Morton has impressed in the minutes he’s been given so far, but make no mistake: this is a risky choice from Klopp, and he’ll be frustrated to be missing so many players.
First Half
While the Reds were lucky not to be about four down with properly poor defending on the break, Tottenham were lucky to have 11 men after a questionable Harry Kane tackle on Andy Robertson, and Diogo Jota was denied what appeared to be a clear penalty.
In general, the midfield three were losing their battle, but were not helped at their task with some poor decision making on the edge of the Tottenham area — time and again, Liverpool decision-making led to Tottenham breaks, when the Reds are usually careful with their risk-taking.

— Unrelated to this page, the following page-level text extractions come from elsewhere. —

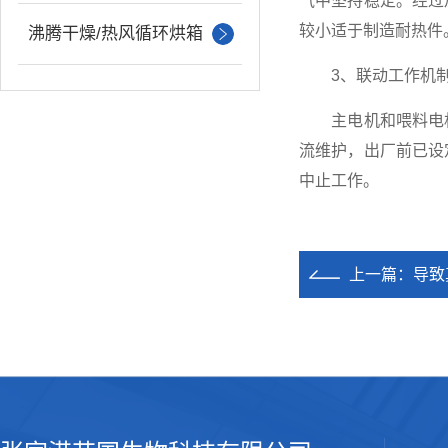
气中坚持稳定。经过
较小适于制造耐热件
沸腾干燥/热风循环烘箱
3、联动工作机制
主电机和喂料电机
流维护，出厂前已设
中止工作。
上一篇：
导致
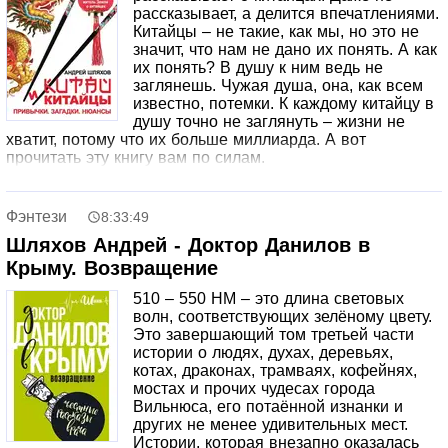
Панфилов и Инна Чурикова. Доброе начало… Никита и
рассказывает, а делится впечатлениями.
Татьяна Михалковы. Свои среди своих Александр
Китайцы – не такие, как мы, но это не
Абдулов и Ирина Алферова. Не совсем обыкновенное
значит, что нам не дано их понять. А как
чудо Сергей Цигаль и Любовь Полищук. Любовь без
их понять? В душу к ним ведь не
привилегий Сергей и Ирина Безруковы. Любовь двух
заглянешь. Чужая душа, она, как всем
актеров
известно, потемки. К каждому китайцу в
душу точно не заглянуть – жизни не
хватит, потому что их больше миллиарда. А вот
прочитать эту книгу вам по силам.
Фэнтези
8:33:49
Шляхов Андрей - Доктор Данилов в
Крыму. Возвращение
510 – 550 НМ – это длина световых
волн, соответствующих зелёному цвету.
Это завершающий том третьей части
истории о людях, духах, деревьях,
котах, драконах, трамваях, кофейнях,
мостах и прочих чудесах города
Вильнюса, его потаённой изнанки и
других не менее удивительных мест.
Истории, которая внезапно оказалась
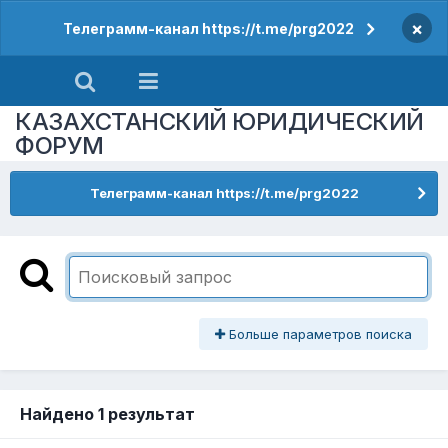
×
Телеграмм-канал https://t.me/prg2022
КАЗАХСТАНСКИЙ ЮРИДИЧЕСКИЙ
ФОРУМ
Телеграмм-канал https://t.me/prg2022
Больше параметров поиска
Найдено 1 результат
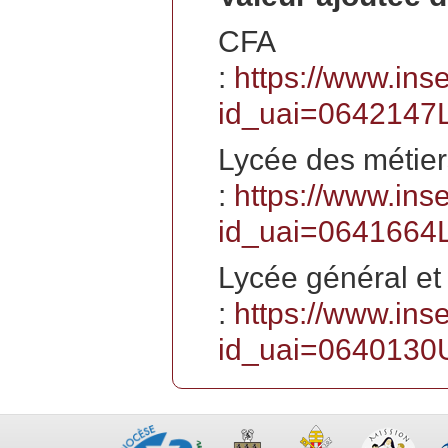
CFA
:
https://www.ins
id_uai=0642147
Lycée des métier
:
https://www.ins
id_uai=0641664
Lycée général et
:
https://www.ins
id_uai=0640130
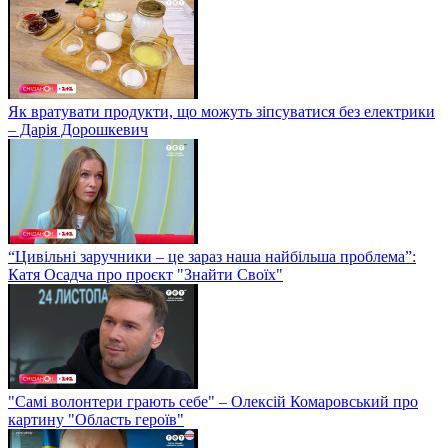
Як вратувати продукти, що можуть зіпсуватися без електрики
– Дарія Дорошкевич
“Цивільні заручники – це зараз наша найбільша проблема”:
Катя Осадча про проєкт "Знайти Своїх"
"Самі волонтери грають себе" – Олексій Комаровський про
картину "Область героїв"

Andy Robertson was brilliant for the Liverpool goal, and Jota was on one of them where you had no idea what he was doing until he popped up with a goal (and should have won a penalty). Liverpool did have their chances, even if Tottenham had more clear-cut ones; nonetheless, it was evident that Liverpool were missing so many first choice midfielders.
Second Half
Some of the errors were minimized at the start of the second half, but a misplaced pass in the same problematic area led to a comical set of Kane misses. Liverpool’s openness in midfield let to a risky sub by Klopp: Morton was taken off for Bobby Firmino, and while Firmino does love a goal against Tottenham, the unbalanced midfield was to become all the more unbalanced.

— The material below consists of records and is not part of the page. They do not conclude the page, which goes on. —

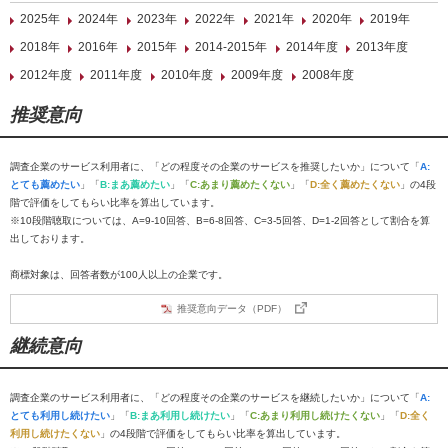
2025年
2024年
2023年
2022年
2021年
2020年
2019年
2018年
2016年
2015年
2014-2015年
2014年度
2013年度
2012年度
2011年度
2010年度
2009年度
2008年度
推奨意向
調査企業のサービス利用者に、「どの程度その企業のサービスを推奨したいか」について「
A:
とても薦めたい
」「
B:まあ薦めたい
」「
C:あまり薦めたくない
」「
D:全く薦めたくない
」の4段
階で評価をしてもらい比率を算出しています。
※10段階聴取については、A=9-10回答、B=6-8回答、C=3-5回答、D=1-2回答として割合を算
出しております。
商標対象は、回答者数が100人以上の企業です。
推奨意向データ（PDF）
継続意向
調査企業のサービス利用者に、「どの程度その企業のサービスを継続したいか」について「
A:
とても利用し続けたい
」「
B:まあ利用し続けたい
」「
C:あまり利用し続けたくない
」「
D:全く
利用し続けたくない
」の4段階で評価をしてもらい比率を算出しています。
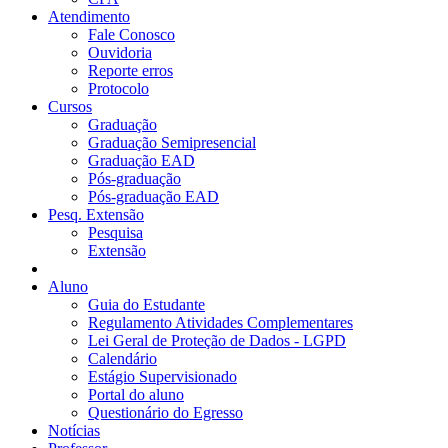
Atendimento
Fale Conosco
Ouvidoria
Reporte erros
Protocolo
Cursos
Graduação
Graduação Semipresencial
Graduação EAD
Pós-graduação
Pós-graduação EAD
Pesq. Extensão
Pesquisa
Extensão
Aluno
Guia do Estudante
Regulamento Atividades Complementares
Lei Geral de Proteção de Dados - LGPD
Calendário
Estágio Supervisionado
Portal do aluno
Questionário do Egresso
Notícias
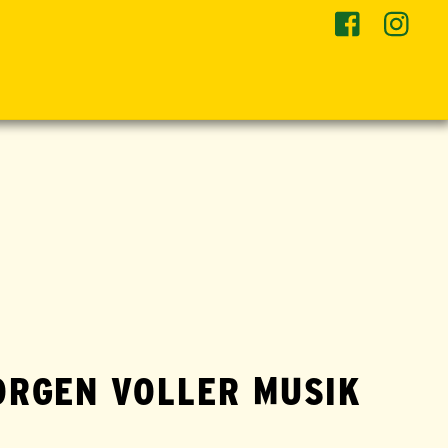
MORGEN VOLLER MUSIK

In keeping with the rest of the match, the second half had its own set of officiating talking points, with Spurs denied two penalty claims (one stronger than the other). While there was a hint of a Mohamed Salah having committed a handball offense, but based on how the rules are written the goal should have stood (and did). Unfortunately, Son went down the other side and equalized, and then Robertson was inexplicably sent off for what was somehow deemed to be serious foul play (reminder: Kane’s horrible tackle wasn’t even reviewed).

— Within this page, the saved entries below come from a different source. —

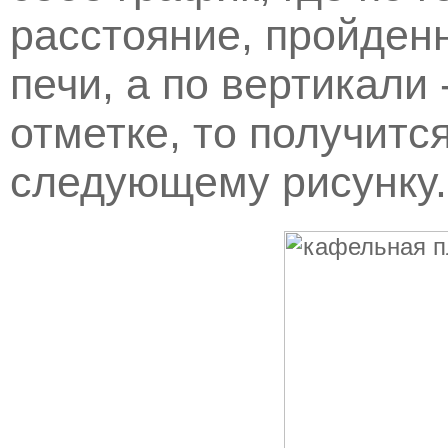
расстояние, пройден
печи, а по вертикали 
отметке, то получитс
следующему рисунку.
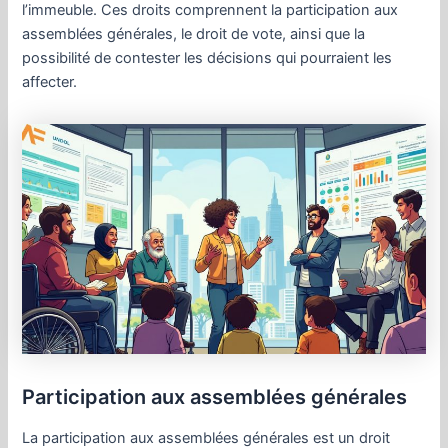
l’immeuble. Ces droits comprennent la participation aux
assemblées générales, le droit de vote, ainsi que la
possibilité de contester les décisions qui pourraient les
affecter.
Participation aux assemblées générales
La participation aux assemblées générales est un droit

Final Thoughts and Man of the Match
Once again, officiating was the headline, but based on chances alone Liverpool didn’t deserve anything from that match — though if Robertson’s was a red, Kane’s certainly was, and it’s an entirely different match if Tottenham are on 10 men early.
Regardless, a frustrating watch where the illness-hit Reds failed to impress, and I’m left with absolutely no clue what the rules are anymore.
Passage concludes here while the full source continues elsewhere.